What Is a Commodity ETF?
A commodity ETF is a fund traded on the stock market that invests either directly in commodities, or using commodity derivatives. It often seeks to track the price movement of an underlying commodity or index. Popular commodity EFTs invest in oil and gas, silver, gold, or agricultural products.
Most commodity ETFs hold derivatives or futures rather than the commodity itself. Some do have direct holdings in commodities, with those assets usually stored in a vault somewhere. Some pursue exposure to only one commodity, while others hold a basket of commodities and change allocations over time. Commodity ETFs are perfect for investors who want to gain exposure to a commodity without having to purchase futures or commodities directly.
How Is a Commodity ETF Different From Other ETFs?
Conventional ETFs usually invest in bonds, stocks, and/or treasury certificate, and can be focus on a specific sector, market cap, or geography.
Commodity ETFs don't invest in stocks or bonds, but rather in commodities like gold, oil, or corn. These ETFs often gain exposure to commodities through futures, but sometimes hold the actual physical commodity. They are popular because they make it easy for investors with no experience purchasing futures to take a position in commodities that would otherwise be difficult to store or transact in.
Commodities sometimes perform well when other asset classes like stocks and bonds are not. A low or negative correlation between assets can provide diversification benefits. Many investors take positions in commodities to diversify their portfolio or for tactical reasons during volatile or uncertain economic periods.

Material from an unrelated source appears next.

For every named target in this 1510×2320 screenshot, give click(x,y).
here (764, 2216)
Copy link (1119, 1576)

Some commodities are very leveraged to the health of the economy, such as oil, while others such as gold have little to no link.
Takeaway: While some commodity ETFs own and store physical assets like gold bars, most commodity ETFs gain exposure through positions in derivatives. Derivatives can create more regular tax liabilities, which is why some of these ETFs will operate via a subsidiary located in a tax-advantageous country.
Types Of Commodity ETFs
There are a number of different types of commodity ETFs. For example, investors can purchase ETFs that invest in only one commodity like gold, or others that invest in a basket of assets like different agricultural commodities.

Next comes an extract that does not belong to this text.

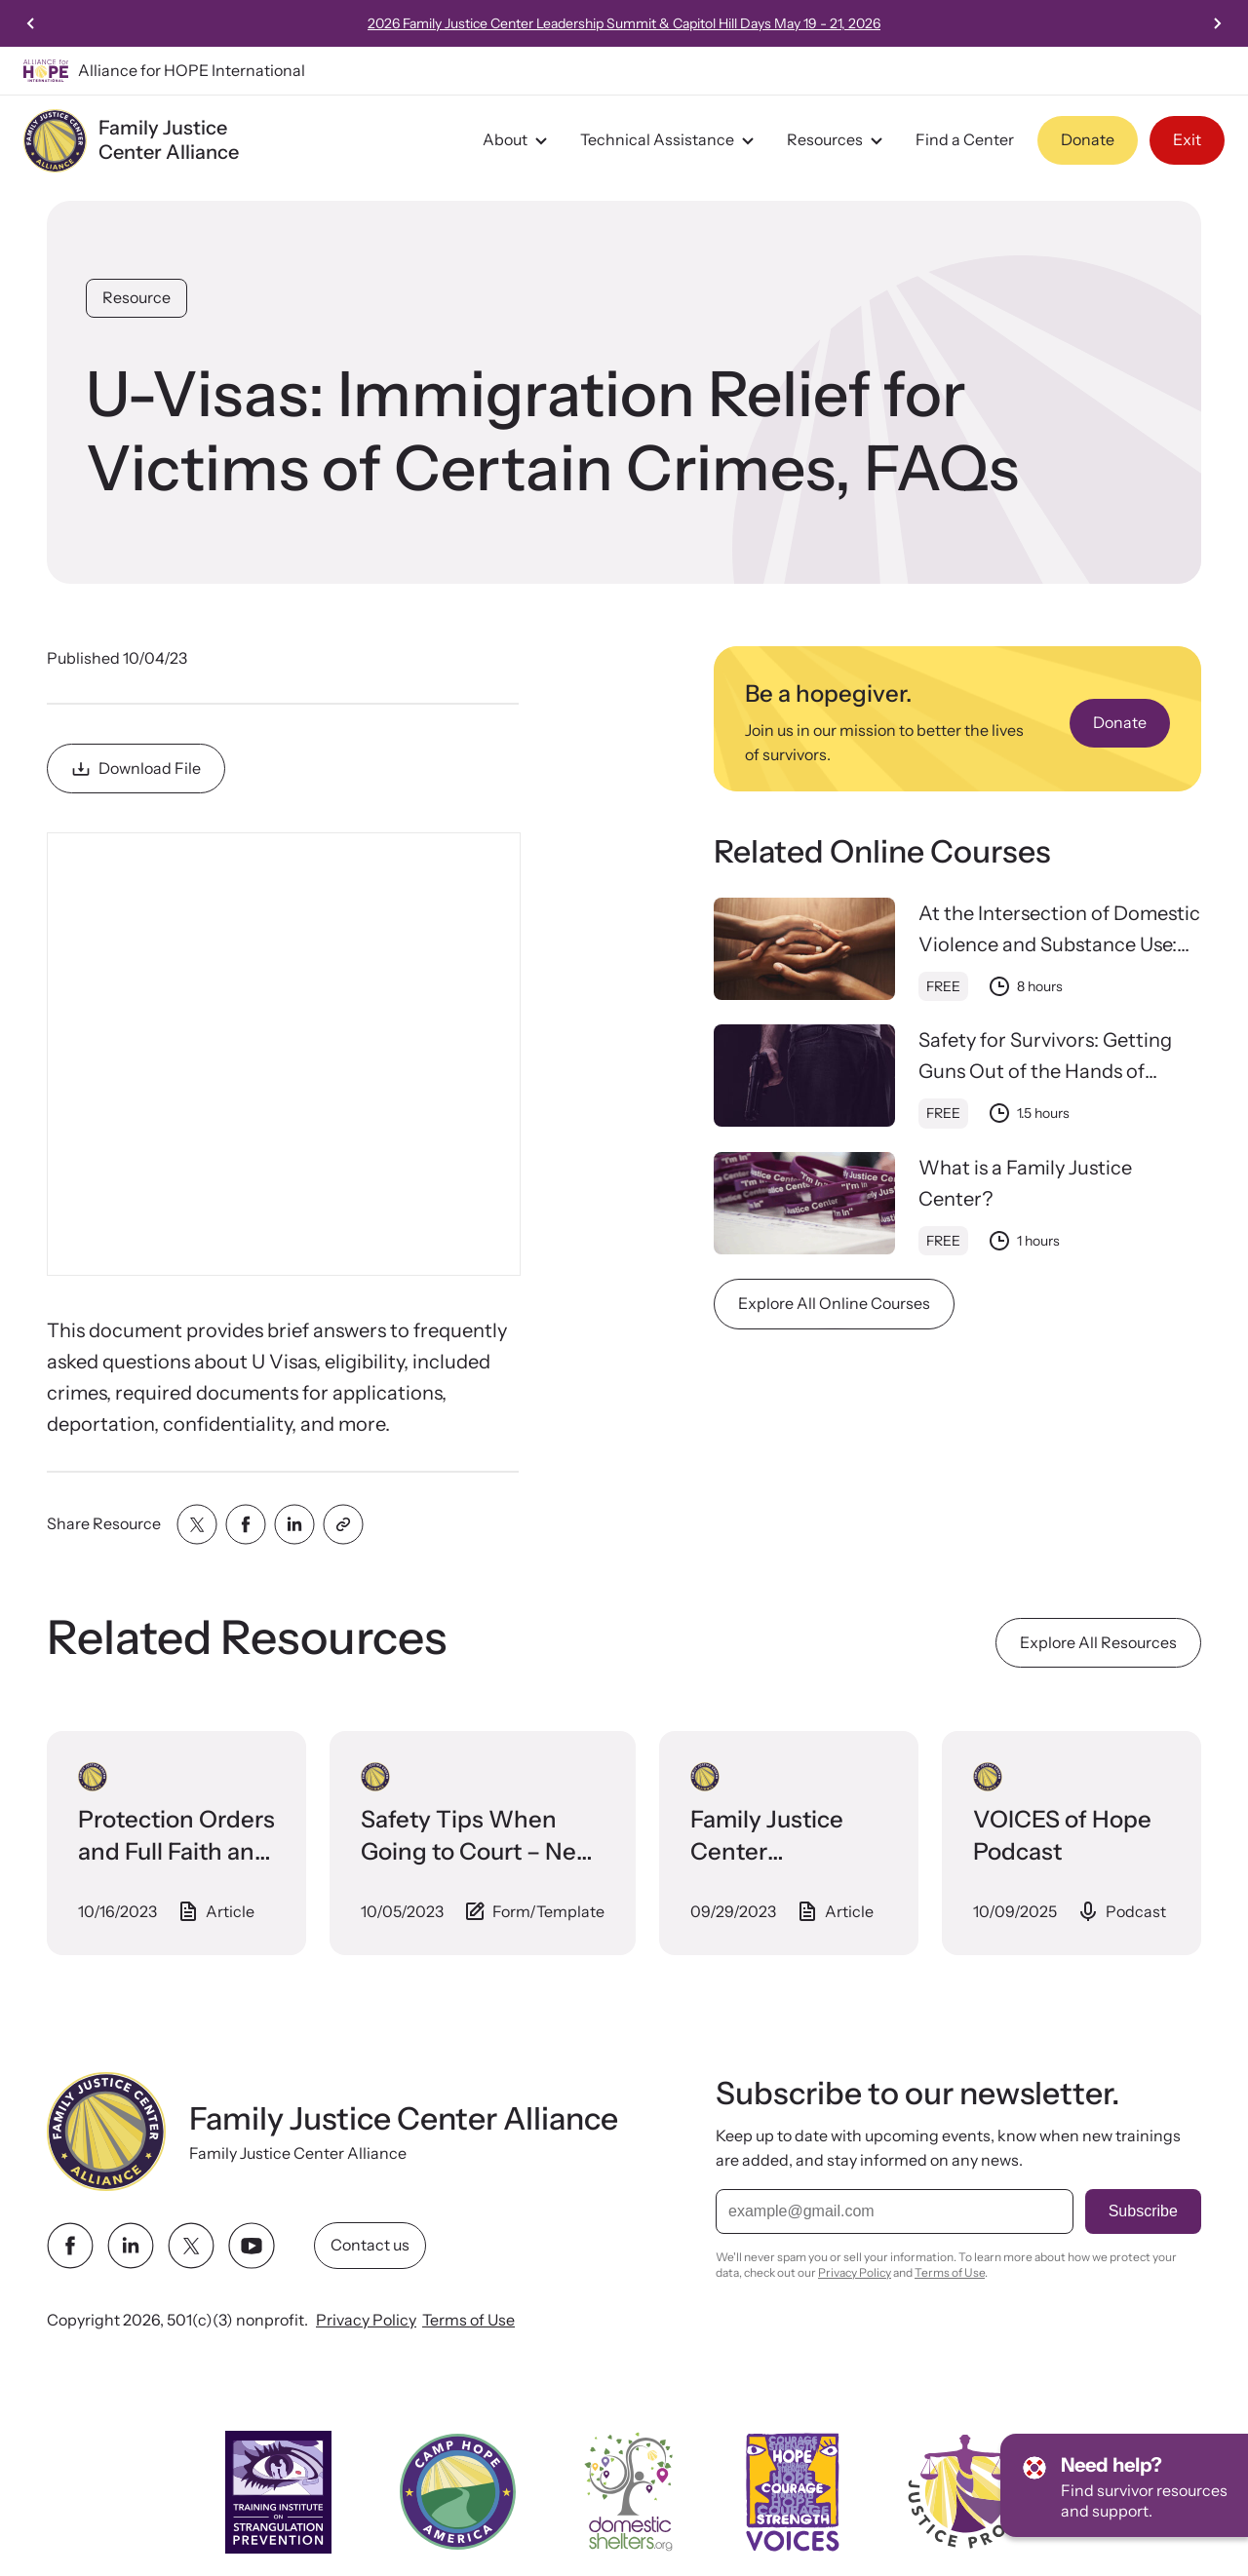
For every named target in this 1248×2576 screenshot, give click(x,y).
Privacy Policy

Additionally, many stock ETFs provide indirect exposure through ownership of commodity producers. Another instrument for commodity investing is an exchange-traded note.
Commodity ETFs can be focused on any of the following, as examples:
1. Futures-Based ETF Funds
These types of ETFs buy futures, forwards, and swap contracts on the commodity they are investing in. Futures-based commodity ETFs tend to be the most common. One of the downsides to ETFs that invest in futures are the roll costs, which in some cases can be significant. On the other hand, this type of ETF doesn't have to bear the storage and security costs of directly holding the commodities themselves.

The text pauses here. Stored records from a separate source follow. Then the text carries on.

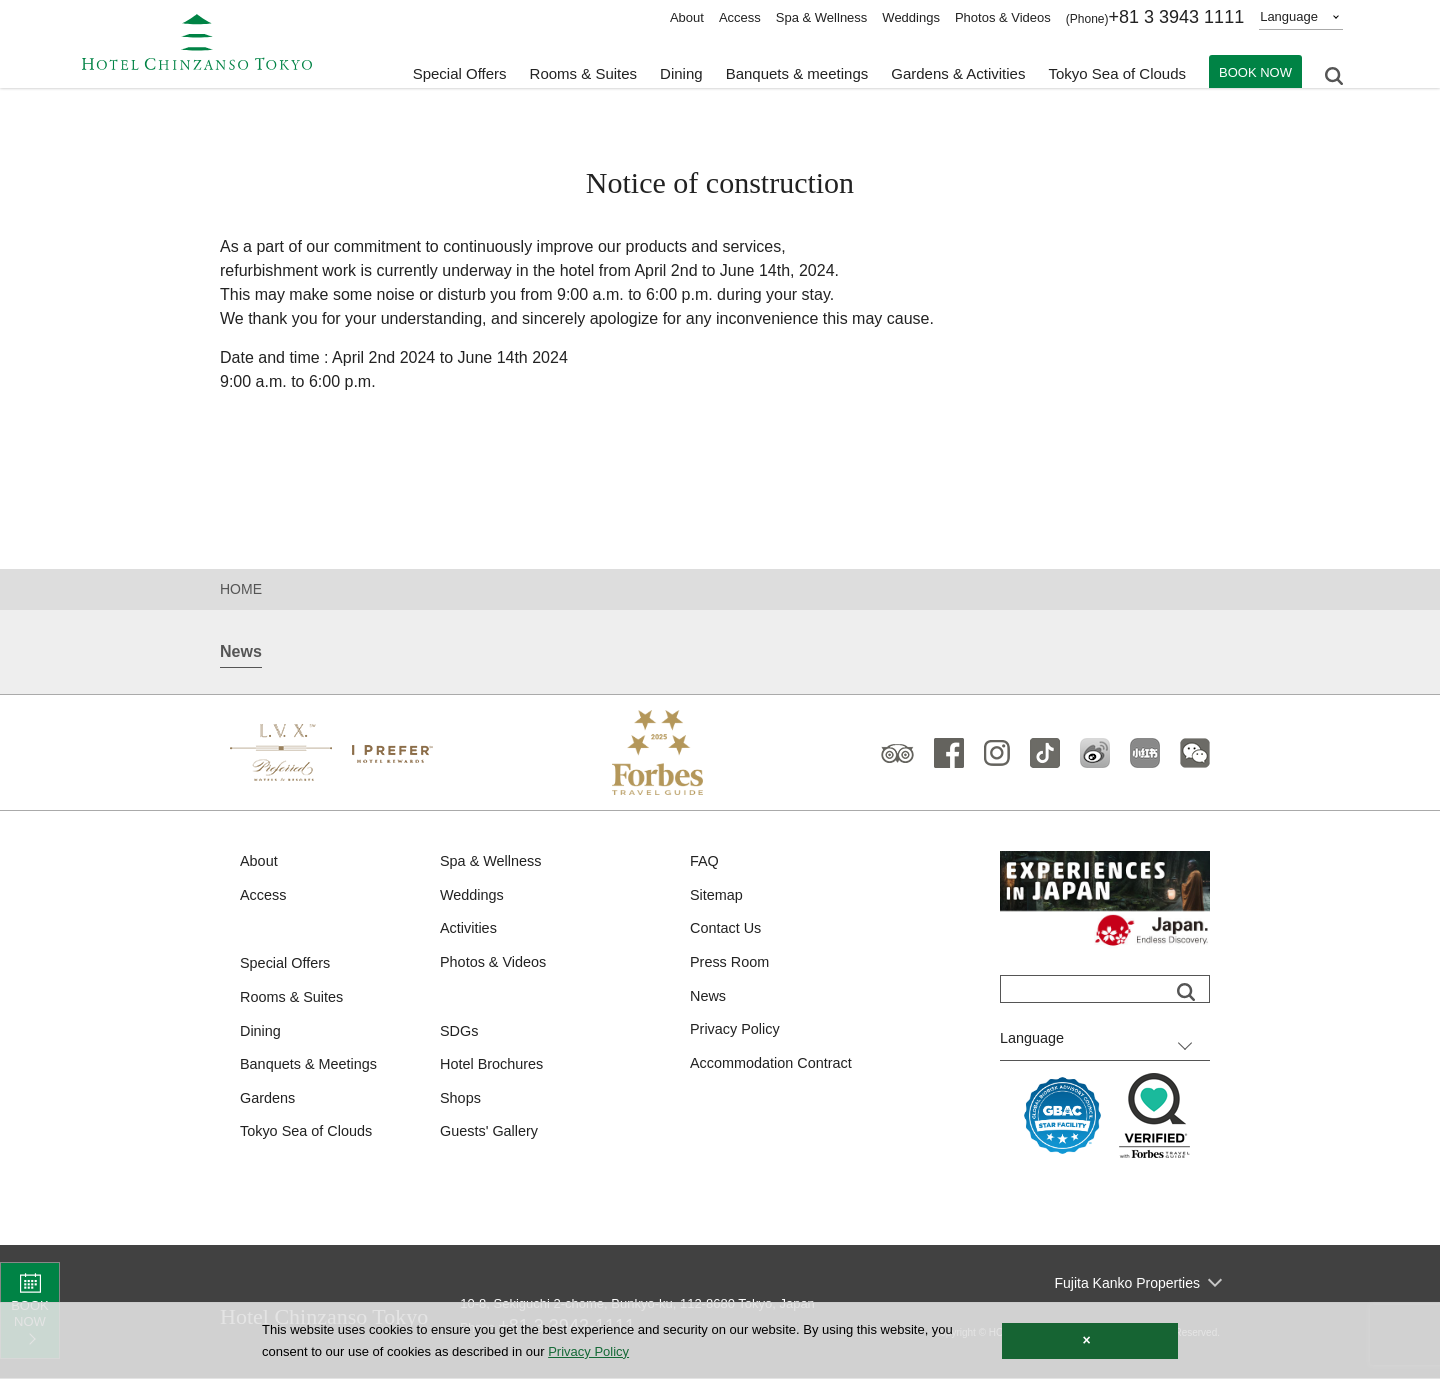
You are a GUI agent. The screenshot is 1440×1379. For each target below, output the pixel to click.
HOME (241, 589)
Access (740, 17)
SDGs (460, 1034)
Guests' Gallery (491, 1138)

2. ETFs with Physical Commodity Holdings
ETFs that directly hold commodities can store them in a physical location. This can work well for non-perishable commodities like gold, silver, or platinum, but not for commodities like corn which cannot be stored for long periods of time. ETFs with physical holdings typically incur transportation, rent and security costs. On the other hand, these types of funds aren't exposed to the futures curve, which can result in significant rollover costs for futures-based ETFs.
3. Equity ETFs Which Invest in Commodities
These ETFs don't invest directly in commodities or their derivatives but instead purchase stock in companies that are associated with the production or transport of those commodities.
4. Exchange-Traded Notes (ETN)
These aren't technically ETFs. Instead, they are a debt instrument that is traded on the stock market. Here, a financial institution typically borrows money from the fund through a contract in which they agree to pay interest that is linked to the returns of a specified commodity. This type of investment carries credit risk since the bank in question could go bankrupt or default on their payments.
Takeaway: Commodity ETFs have different tax considerations. For example, ETFs that hold physical commodities are taxed at an investors marginal tax rate, if held long term, and ordinary income rates if held short term. In contrast, an ENT investor will only pay a capital gains tax when the investment is sold.
Example List Of Commodity ETFs
Here are some examples of well-known commodity ETFs, prioritized in largest to smallest by assets under management:
- Invesco Optimum Yield Diversified Commodity Strategy No K-1 ETF (PDBC): largest commodity ETF by assets under management with $3.9 billion. Holds futures contracts for commodities and is actively managed. Holds a variety of commodities.
- Invesco DB Commodity Index Tracking Fund (DBC): second largest with $2.5 billion. Holds futures contracts for a diversified basked of commodities.
- iShares U.S. ETF Trust iShares GSCI Commodity Dynamic Roll Strategy ETF (COMT): Assets under management at $2.3 billion. Holds commodity derivatives in a Cayman subsidiary for tax purposes. They select 14 commodities each year to invest in.
- First Trust Global Tactical Commodity Strategy Fund (FTGC): Assets under management at $2 billion. Is actively management and invests in futures contracts through a Cayman subsidiary for tax purposes. Structured as an open-ended trust.
- KraneShares Global Carbon Strategy ETF (KRBN): Assets under management at $1.5 billion. Provides investors with exposure to cap-and-trade carbon allowances via futures contracts.
- iShares S&P GSCI Commodity-Indexed Trust (GSG): Assets under management at $1.3 billion. Heavily focused on energy resources such as crude oil, natural gas, and other energy commodities but invests in a diversified group of commodities.
- iPath Bloomberg Commodity Index Total Return ENT (DJP): Assets under management at $947 million. Has a broad-based exposure to commodities that includes things like energy commodities, precious metals, and agriculture. Structured as an exchange-traded note.
Commodity ETFs allow investors to gain exposure to commodity markets without having to transact in commodities or derivatives themselves. In some cases, commodity ETFs also offer tax-advantaged treatment over purchasing commodities or derivatives directly.